Segundo as investigações conduzidas pelo Grupo de Atuação Especial de Combate às Organizações Criminosas (Gaeco), os suspeitos estariam envolvidos em um plano para assassinar um promotor de Justiça e também em um esquema de extorsão contra investigados, incluindo integrantes da facção criminosa.

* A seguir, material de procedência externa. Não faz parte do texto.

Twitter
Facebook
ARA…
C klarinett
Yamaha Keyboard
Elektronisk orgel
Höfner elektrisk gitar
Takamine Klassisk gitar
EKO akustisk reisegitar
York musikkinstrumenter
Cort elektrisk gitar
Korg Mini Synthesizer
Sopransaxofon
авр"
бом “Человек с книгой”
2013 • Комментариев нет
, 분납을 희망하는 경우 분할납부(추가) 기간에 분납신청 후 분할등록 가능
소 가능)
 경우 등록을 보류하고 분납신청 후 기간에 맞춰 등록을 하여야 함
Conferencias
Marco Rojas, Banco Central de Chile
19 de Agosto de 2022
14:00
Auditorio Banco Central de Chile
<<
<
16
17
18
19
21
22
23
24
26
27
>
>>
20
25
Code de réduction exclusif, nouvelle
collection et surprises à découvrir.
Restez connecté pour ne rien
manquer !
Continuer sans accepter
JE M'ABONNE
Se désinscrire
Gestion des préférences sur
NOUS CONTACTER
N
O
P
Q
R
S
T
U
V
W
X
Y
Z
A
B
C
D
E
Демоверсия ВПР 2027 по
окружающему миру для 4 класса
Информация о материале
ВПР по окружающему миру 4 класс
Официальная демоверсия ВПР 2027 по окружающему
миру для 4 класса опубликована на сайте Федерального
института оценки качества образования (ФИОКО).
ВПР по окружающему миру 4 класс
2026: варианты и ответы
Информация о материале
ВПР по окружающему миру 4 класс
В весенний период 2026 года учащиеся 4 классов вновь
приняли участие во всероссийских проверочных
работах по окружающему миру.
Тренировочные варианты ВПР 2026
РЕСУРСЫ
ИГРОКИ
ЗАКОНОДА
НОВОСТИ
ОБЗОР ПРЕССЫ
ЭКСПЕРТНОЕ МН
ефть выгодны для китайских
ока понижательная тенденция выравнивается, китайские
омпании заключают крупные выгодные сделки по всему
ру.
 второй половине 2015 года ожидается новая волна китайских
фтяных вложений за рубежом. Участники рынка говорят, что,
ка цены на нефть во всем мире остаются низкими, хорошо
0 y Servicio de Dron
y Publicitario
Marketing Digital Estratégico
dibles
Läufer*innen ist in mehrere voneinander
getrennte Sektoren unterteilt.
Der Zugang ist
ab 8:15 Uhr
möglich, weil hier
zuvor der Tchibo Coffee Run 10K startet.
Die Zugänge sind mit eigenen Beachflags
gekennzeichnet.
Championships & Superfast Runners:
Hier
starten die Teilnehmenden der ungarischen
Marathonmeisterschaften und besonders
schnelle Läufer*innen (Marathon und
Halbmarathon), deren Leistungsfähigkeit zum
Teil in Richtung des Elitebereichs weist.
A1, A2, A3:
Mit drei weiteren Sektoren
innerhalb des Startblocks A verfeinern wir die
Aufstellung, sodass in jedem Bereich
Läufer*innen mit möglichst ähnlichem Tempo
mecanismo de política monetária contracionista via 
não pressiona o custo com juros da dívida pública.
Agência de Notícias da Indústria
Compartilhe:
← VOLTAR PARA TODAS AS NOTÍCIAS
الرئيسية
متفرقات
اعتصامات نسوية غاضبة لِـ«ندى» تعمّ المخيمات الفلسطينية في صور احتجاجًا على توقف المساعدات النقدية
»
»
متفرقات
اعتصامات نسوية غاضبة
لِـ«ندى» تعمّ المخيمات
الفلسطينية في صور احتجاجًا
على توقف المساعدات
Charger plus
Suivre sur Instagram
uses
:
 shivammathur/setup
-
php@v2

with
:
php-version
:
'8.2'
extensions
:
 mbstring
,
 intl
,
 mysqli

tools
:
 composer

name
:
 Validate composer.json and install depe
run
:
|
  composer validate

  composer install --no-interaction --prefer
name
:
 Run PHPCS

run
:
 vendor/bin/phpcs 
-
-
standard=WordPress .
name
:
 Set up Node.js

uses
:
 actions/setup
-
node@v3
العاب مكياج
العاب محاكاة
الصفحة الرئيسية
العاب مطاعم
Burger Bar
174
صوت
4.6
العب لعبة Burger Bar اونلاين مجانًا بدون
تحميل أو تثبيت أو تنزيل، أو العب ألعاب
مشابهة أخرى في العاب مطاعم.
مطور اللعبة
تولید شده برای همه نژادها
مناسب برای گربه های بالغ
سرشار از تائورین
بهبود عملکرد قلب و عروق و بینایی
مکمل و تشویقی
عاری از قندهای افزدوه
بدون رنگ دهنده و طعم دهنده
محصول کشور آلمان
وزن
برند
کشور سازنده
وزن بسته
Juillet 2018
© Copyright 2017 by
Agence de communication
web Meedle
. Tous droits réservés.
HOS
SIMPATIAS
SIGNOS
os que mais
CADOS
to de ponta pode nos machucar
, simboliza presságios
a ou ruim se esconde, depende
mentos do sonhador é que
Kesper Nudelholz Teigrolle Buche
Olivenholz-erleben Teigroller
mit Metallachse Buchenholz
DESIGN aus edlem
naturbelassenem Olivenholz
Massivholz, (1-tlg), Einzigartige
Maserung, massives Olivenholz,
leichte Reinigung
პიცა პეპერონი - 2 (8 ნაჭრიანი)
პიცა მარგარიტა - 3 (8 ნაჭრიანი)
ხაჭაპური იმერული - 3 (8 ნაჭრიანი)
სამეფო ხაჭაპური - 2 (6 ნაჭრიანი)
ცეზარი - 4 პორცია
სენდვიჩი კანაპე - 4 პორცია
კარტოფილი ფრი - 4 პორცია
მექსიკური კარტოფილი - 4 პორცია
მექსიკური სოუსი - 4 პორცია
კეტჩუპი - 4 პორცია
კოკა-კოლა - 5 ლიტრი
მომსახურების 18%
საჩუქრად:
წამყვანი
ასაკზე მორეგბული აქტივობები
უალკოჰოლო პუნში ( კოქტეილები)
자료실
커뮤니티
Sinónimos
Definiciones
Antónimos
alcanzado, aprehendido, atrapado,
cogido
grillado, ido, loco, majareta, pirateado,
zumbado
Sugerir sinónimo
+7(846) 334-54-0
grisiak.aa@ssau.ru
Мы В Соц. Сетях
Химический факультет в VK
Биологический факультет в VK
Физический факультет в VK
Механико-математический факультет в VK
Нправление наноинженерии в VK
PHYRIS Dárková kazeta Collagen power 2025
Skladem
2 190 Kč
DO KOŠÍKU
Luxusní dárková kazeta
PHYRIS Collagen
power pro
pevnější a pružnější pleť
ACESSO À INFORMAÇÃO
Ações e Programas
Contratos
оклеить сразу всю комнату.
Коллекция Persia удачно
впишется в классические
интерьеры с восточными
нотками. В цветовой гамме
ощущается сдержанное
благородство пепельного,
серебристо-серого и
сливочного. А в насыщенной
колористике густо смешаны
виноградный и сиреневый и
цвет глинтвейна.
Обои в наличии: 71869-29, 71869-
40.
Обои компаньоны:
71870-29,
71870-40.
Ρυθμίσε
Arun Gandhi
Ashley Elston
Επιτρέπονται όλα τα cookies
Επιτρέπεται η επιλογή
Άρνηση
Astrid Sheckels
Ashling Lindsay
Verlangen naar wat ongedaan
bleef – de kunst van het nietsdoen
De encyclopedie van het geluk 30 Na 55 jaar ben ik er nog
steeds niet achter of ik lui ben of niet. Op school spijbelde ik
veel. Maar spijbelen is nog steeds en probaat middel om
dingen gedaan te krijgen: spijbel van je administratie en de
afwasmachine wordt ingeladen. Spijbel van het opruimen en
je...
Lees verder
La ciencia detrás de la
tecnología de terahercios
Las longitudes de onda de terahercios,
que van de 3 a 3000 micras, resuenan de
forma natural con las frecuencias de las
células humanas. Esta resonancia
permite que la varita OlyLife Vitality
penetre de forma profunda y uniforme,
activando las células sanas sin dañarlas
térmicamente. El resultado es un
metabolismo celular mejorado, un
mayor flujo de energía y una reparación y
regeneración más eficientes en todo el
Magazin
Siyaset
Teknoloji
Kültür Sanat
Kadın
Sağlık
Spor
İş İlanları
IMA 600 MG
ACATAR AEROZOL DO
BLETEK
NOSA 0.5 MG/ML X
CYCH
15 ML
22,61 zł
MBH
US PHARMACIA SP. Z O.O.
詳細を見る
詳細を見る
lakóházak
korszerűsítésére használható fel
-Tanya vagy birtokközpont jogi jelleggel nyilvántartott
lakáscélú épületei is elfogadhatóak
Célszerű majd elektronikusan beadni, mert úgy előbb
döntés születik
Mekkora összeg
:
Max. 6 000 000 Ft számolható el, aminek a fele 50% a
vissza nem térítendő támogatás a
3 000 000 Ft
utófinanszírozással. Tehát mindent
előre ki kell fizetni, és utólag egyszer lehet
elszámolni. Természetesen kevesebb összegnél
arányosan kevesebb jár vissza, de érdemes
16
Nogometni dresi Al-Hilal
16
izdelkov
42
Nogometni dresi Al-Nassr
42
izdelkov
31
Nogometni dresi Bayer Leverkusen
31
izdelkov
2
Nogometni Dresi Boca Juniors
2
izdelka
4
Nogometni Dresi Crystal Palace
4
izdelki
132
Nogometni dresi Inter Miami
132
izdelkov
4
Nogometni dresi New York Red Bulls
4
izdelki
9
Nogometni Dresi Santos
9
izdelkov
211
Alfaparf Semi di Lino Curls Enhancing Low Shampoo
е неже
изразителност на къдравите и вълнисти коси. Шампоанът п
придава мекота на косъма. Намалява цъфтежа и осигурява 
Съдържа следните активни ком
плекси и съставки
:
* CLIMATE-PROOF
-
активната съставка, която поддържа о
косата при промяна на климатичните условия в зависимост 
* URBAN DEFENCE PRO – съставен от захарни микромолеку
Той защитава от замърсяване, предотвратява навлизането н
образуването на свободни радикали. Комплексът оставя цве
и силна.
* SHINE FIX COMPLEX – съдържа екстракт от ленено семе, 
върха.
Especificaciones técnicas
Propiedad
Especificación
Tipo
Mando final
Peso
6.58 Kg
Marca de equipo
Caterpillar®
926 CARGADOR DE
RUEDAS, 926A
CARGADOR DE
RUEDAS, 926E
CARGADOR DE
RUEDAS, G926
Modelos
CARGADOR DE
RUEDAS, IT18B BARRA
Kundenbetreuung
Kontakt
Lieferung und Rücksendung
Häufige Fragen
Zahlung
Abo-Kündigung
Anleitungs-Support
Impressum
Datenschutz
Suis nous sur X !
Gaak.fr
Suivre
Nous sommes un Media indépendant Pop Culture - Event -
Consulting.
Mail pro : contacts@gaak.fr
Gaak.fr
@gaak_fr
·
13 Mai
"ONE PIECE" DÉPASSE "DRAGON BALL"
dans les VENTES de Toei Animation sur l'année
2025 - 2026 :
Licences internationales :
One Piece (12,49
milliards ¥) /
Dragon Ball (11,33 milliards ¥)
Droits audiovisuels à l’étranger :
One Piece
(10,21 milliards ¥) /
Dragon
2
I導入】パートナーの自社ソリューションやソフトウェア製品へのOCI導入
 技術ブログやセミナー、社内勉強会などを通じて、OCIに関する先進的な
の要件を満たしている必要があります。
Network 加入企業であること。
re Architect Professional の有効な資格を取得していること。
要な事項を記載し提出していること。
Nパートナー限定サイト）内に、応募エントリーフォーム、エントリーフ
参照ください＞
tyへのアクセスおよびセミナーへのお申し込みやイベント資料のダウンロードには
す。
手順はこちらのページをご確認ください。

De acordo com o Ministério Público, o ex-estagiário utilizava acessos a bancos de dados internos do órgão para identificar criminosos investigados. Em seguida, cobrava dinheiro em troca de suposta proteção e vazamento de informações sigilosas sobre operações policiais.
As investigações apontam ainda que ele contava com apoio do policial penal e do ex-policial civil presos durante a operação.
O chefe de investigadores detido também é suspeito de repassar informações privilegiadas a criminosos em troca de pagamentos ilegais.
As ordens judiciais foram cumpridas nas cidades de Campinas e Cardoso.
Ao todo, foram expedidos três mandados de prisão temporária e dez mandados de busca e apreensão.
A operação contou com apoio das corregedorias da Polícia Civil e da Polícia Penal, além da participação da Comissão de Prerrogativas da OAB em diligências realizadas em escritório de advocacia.
Segundo o Ministério Público, parte da investigação está relacionada a operações anteriores que apuravam planos de atentado contra integrantes do Gaeco e esquemas de lavagem de dinheiro ligados ao tráfico de drogas.
O chefe de investigadores preso atuava na Delegacia de Investigações Sobre Entorpecentes (Dise) de Campinas durante as apurações envolvendo os suspeitos ligados à facção criminosa.
Os investigados poderão responder por crimes como organização criminosa, corrupção, vazamento de informações sigilosas, extorsão e associação com o tráfico de drogas.
O caso segue sob investigação e novas medidas não estão descartadas pelas autoridades.